Please copy the data below exactly; none of the pictures in it belong in the copy.

Dataset entries =
● ● ● ●

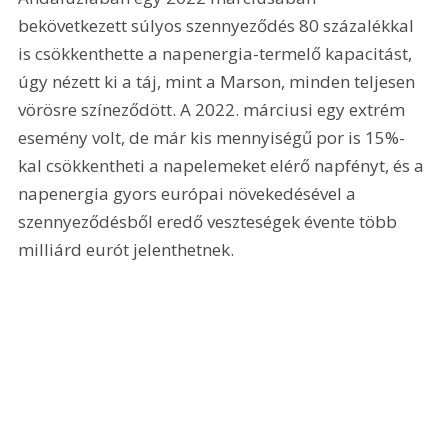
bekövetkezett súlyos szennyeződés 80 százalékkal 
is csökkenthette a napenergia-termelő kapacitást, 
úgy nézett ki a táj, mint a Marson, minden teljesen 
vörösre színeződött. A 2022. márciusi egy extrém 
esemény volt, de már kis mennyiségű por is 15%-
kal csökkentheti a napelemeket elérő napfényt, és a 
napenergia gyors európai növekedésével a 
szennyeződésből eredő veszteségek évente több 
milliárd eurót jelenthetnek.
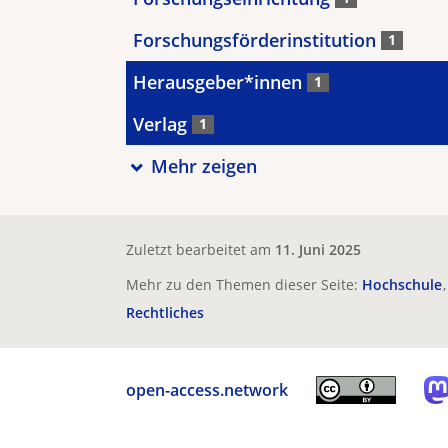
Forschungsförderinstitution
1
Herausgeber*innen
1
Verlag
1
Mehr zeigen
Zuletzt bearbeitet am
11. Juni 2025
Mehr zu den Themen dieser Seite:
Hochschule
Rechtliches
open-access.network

● ● ● ●

Exercise output =
bekövetkezett súlyos szennyeződés 80 százalékkal 
is csökkenthette a napenergia-termelő kapacitást, 
úgy nézett ki a táj, mint a Marson, minden teljesen 
vörösre színeződött. A 2022. márciusi egy extrém 
esemény volt, de már kis mennyiségű por is 15%-
kal csökkentheti a napelemeket elérő napfényt, és a 
napenergia gyors európai növekedésével a 
szennyeződésből eredő veszteségek évente több 
milliárd eurót jelenthetnek.
Forschungsförderinstitution
1
Herausgeber*innen
1
Verlag
1
Mehr zeigen
Zuletzt bearbeitet am
11. Juni 2025
Mehr zu den Themen dieser Seite:
Hochschule
Rechtliches
open-access.network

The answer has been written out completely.